Have you ever realized that you've gotten a personal best on your period? Or have you felt terrible going into a workout on your period because of your PMS symptoms but then actually crushed it? This is because your hormone levels are actually the lowest on the first day of your period. Scientifically, this means that our exercise physiology is most like a man's during your period (Cit. 2). In addition, your estrogen levels are high during the beginning of your cycle which "increases our reliance on fats for energy during sub-maximal exercise" and delays tapping into glycogen stores. This can help "delay fatigue and improve overall performance" (Cit. 1).
Your superpower is your health. But I didn't learn that until recently.
Of course, PMS symptoms and body physiology does differ between people. Some people need to manage symptoms more than others. But it makes it a whole lot easier when you feel crappy on your period to mentally show up to train knowing your physiologic super power.
It also helps you believe that whatever you think you can't do on your period. You can!
Periods are a taboo subject, but that can change. They are a beautiful and an important part of womanhood and that includes females who train and compete athletically. In fact, it is especially important for those women, because it is our superpower of health and strength.
1. Griffin, Inez. "How Does the Menstrual Cycle Affect Performance?" How Does the Menstrual Cycle Affect Performance? by Precision Fuel & Hydration, Precision Fuel & Hydration, 19 May 2022, https://www.precisionhydration.com/performance-advice/performance/menstrual-cycle-affect-training-and-performance/.
2. Sims, Stacy T. Roar: How to Match Your Food and Fitness to Your Unique Female Physiology for Optimum Performance, Great Health, and a Strong, Lean Body for Life.

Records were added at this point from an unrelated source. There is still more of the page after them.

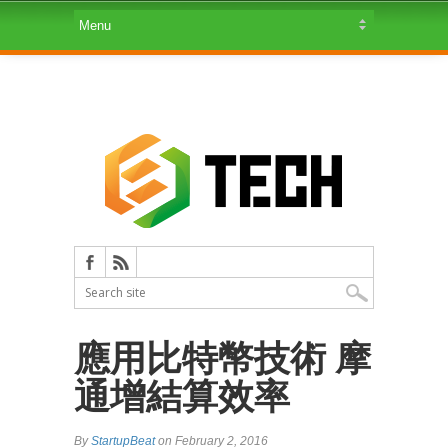
應用比特幣技術 摩
通增結算效率
By
StartupBeat
on February 2, 2016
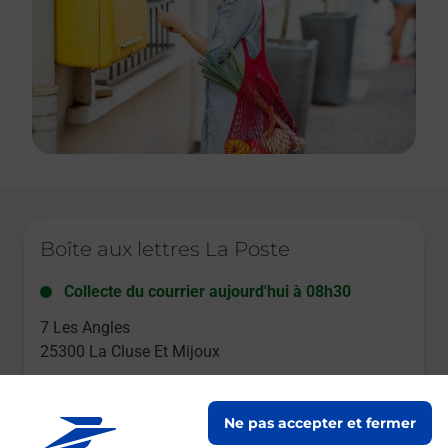
Le lien s'ouvre dans un nouvel onglet
Boîte aux lettres La Poste
Collecte du courrier aujourd'hui à
08h30
7 Les Angles
25300
La Cluse Et Mijoux
Itinéraire
Ne pas accepter et fermer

Rodale Books, 2016.
Jessica is a 2019 graduate of Old Saybrook (CT) High School and a junior at the University of Delaware. She was a multiple-time CIAC State Open and CIAC Class Class S Championship qualifier and placer, and held PRs of 2:22.78 in the 800m and 5:07.42 in the 1,600m. This is a monthly series where Jessica writes about important and wide-ranging subjects involving young and developing runners.